RE: RAID halting

"Leslie Rhorer" <lrhorer@xxxxxxxxxxx> · Thu, 23 Apr 2009 23:52:20 -0500

> I'm not really keeping up with things like video editing, but as
> someone else said XFS was specifically designed for that type of
> workload.  It even has a psuedo realtime capability to ensure you
> maintain your frame rate, etc.  Or so I understand.  I've never used
> that feature.  You could also evaluate the different i/o elevators.

I tried different schedulers, with no apparent effect.  A known bug in
oprofile combined with my own nearly total unfamiliarity with using the tool
has brought me pretty much to a dead end, unless someone has some additional
guidance for me.  In addition, I have since learned I should not have
selected the default .90 superblock when building the array, but should have
selected probably a 1.2 superblock, instead.  Given all that, unless someone
else has a better idea, I am going to go ahead and tear down the array and
rebuild it with a version 1.2 superblock.  I have suspended all writes to
the array and double-backed up all the most critical data along with a small
handful of files which for some unknown reason appear to differ by a few
bytes between the RAID array copy and the backup copy.  I just hope like all
get-out the backup system doesn't crash sometime in the four days after I
tear down the RAID array and start to rebuild it.

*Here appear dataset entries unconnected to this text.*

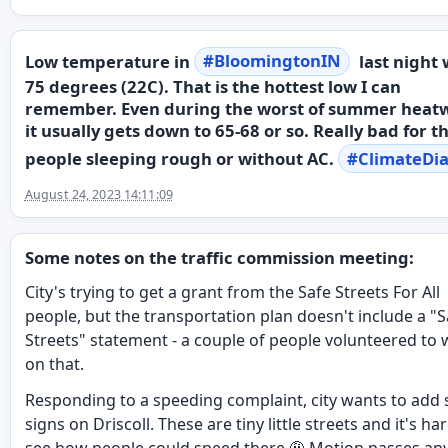
Low temperature in
#
BloomingtonIN
last night
75 degrees (22C). That is the hottest low I can
remember. Even during the worst of summer heat
it usually gets down to 65-68 or so. Really bad for t
people sleeping rough or without AC.
#
ClimateDia
August 24, 2023 14:11:09
Some notes on the traffic commission meeting:
City's trying to get a grant from the Safe Streets For All
people, but the transportation plan doesn't include a "S
Streets" statement - a couple of people volunteered to
on that.
Responding to a speeding complaint, city wants to add 
signs on Driscoll. These are tiny little streets and it's ha
see how people could speed there 🤨 Motion passes an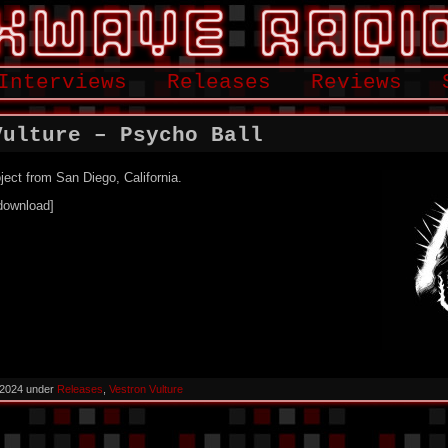
Interviews
Releases
Reviews
Vulture – Psycho Ball
ject from San Diego, California.
download]
 2024 under
Releases
,
Vestron Vulture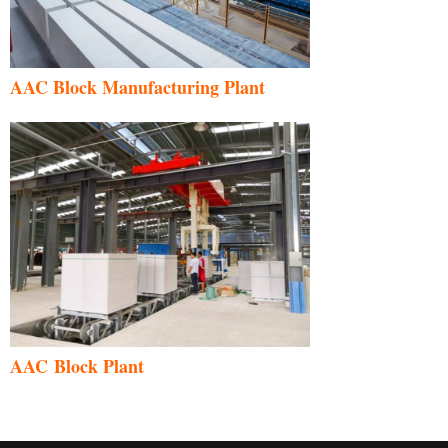
AAC Block Manufacturing Plant
AAC Block Plant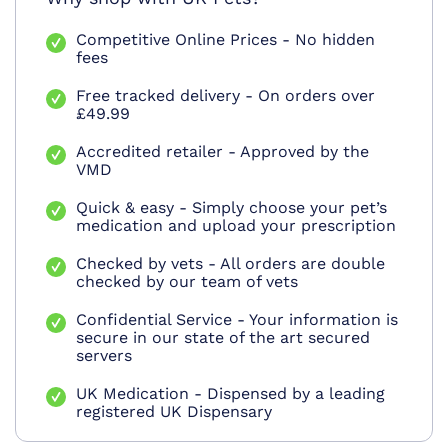
Competitive Online Prices - No hidden
fees
Free tracked delivery - On orders over
£49.99
Accredited retailer - Approved by the
VMD
Quick & easy - Simply choose your pet’s
medication and upload your prescription
Checked by vets - All orders are double
checked by our team of vets
Confidential Service - Your information is
secure in our state of the art secured
servers
UK Medication - Dispensed by a leading
registered UK Dispensary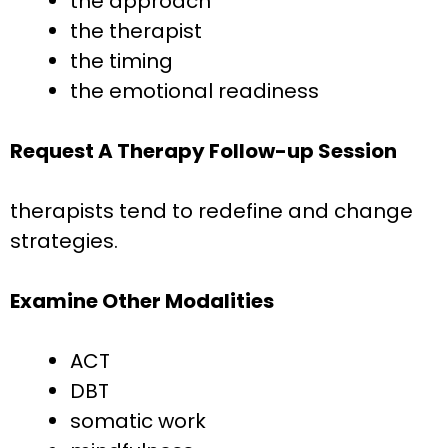
the approach
the therapist
the timing
the emotional readiness
Request A Therapy Follow-up Session
therapists tend to redefine and change
strategies.
Examine Other Modalities
ACT
DBT
somatic work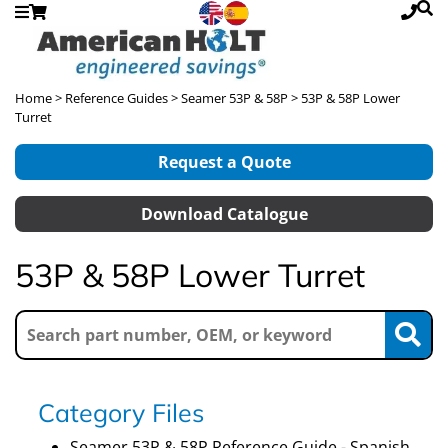
Home
>
Reference Guides
>
Seamer 53P & 58P
> 53P & 58P Lower
Turret
Request a Quote
Download Catalogue
53P & 58P Lower Turret
Category Files
Seamer 53P & 58P Reference Guide - Spanish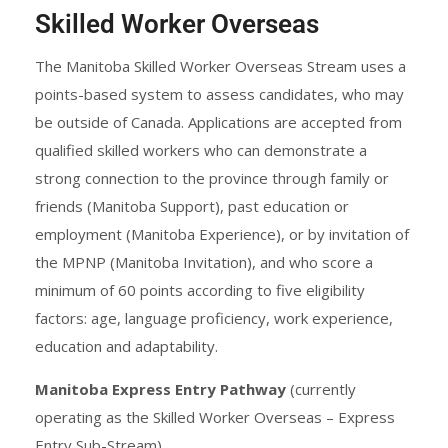
Skilled Worker Overseas
The Manitoba Skilled Worker Overseas Stream uses a
points-based system to assess candidates, who may
be outside of Canada. Applications are accepted from
qualified skilled workers who can demonstrate a
strong connection to the province through family or
friends (Manitoba Support), past education or
employment (Manitoba Experience), or by invitation of
the MPNP (Manitoba Invitation), and who score a
minimum of 60 points according to five eligibility
factors: age, language proficiency, work experience,
education and adaptability.
Manitoba Express Entry Pathway
(currently
operating as the Skilled Worker Overseas – Express
Entry Sub-Stream)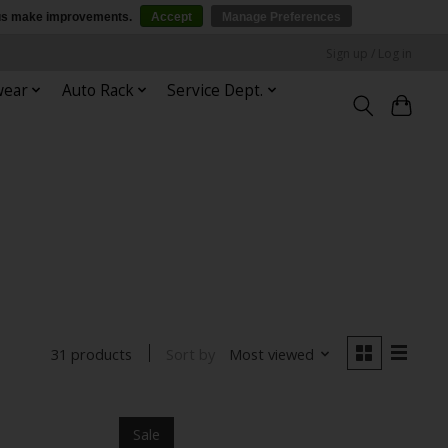
p us make improvements.
Accept
Manage Preferences
Sign up / Log in
wear
Auto Rack
Service Dept.
Sort by
Most viewed
31 products
Sale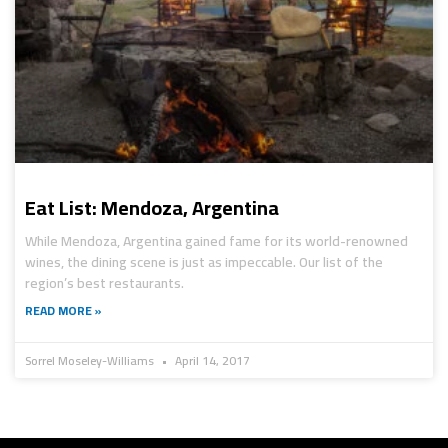
Eat List: Mendoza, Argentina
While Mendoza, Argentina gained fame for its world-renowned
wines, the dining scene is just as impeccable. Our list of the
region’s best restaurants.
READ MORE »
Sorrel Moseley-Williams
April 14, 2017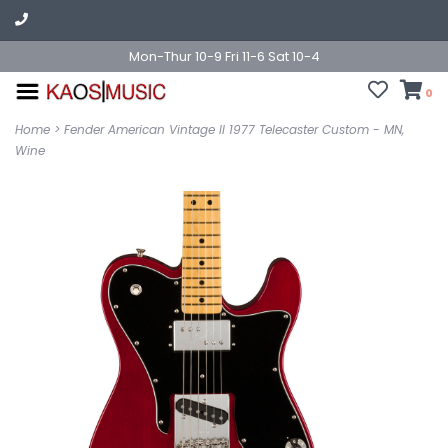
Mon-Thur 10-9 Fri 11-6 Sat 10-4
0
Home
>
Fender American Vintage II 1977 Telecaster Custom - MN,
Wine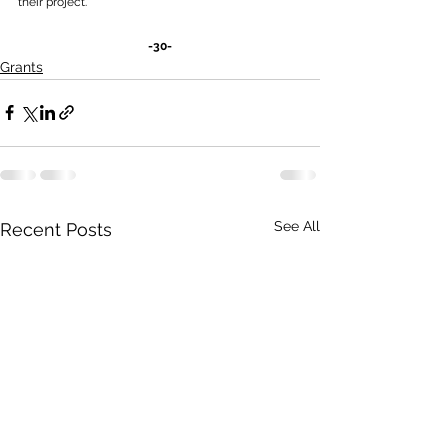
their project.
-30-
Grants
See All
Recent Posts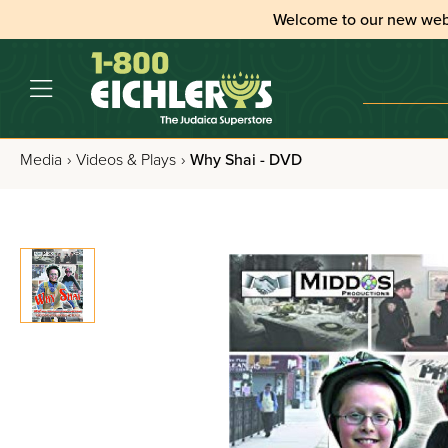
Welcome to our new web
Media
›
Videos & Plays
›
Why Shai - DVD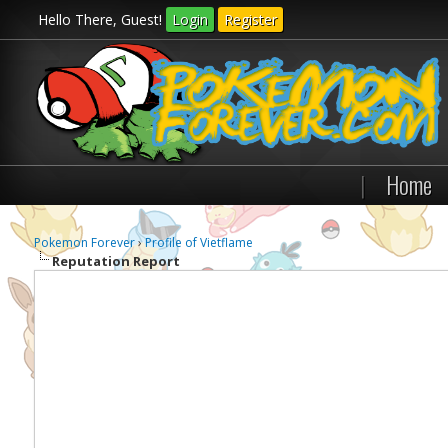
Hello There, Guest!
Login
Register
|
Home
Pokemon Forever
›
Profile of Vietflame
Reputation Report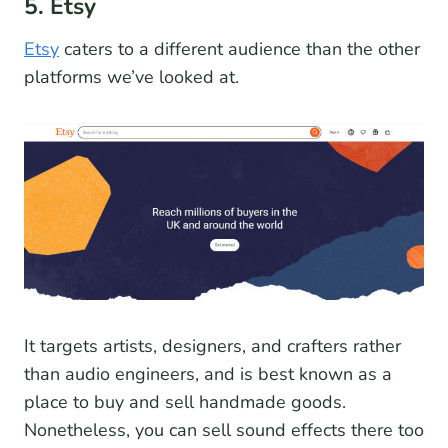
5. Etsy
Etsy
caters to a different audience than the other
platforms we’ve looked at.
It targets artists, designers, and crafters rather
than audio engineers, and is best known as a
place to buy and sell handmade goods.
Nonetheless, you can sell sound effects there too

I've done some reading, and it's been suggested a 128K chunk size might be a
better choice on my system than the default chunk size of 64K, so I intend
to create the new array on the raw devices with the command:

mdadm --create --raid-devices=10 --metadata=1.2 --chunk=128 --level=6
/dev/sd[a-j]

Does anyone have any better suggestions or comments on creating the array
with these options?  It is going to start as an 8T array and probably grow
to 30T by the end of this year or early next year, increasing the number of
drives to 12 and then swapping out the 1T drives for 3T drives, hopefully
after the price of 3T drives has dropped considerably.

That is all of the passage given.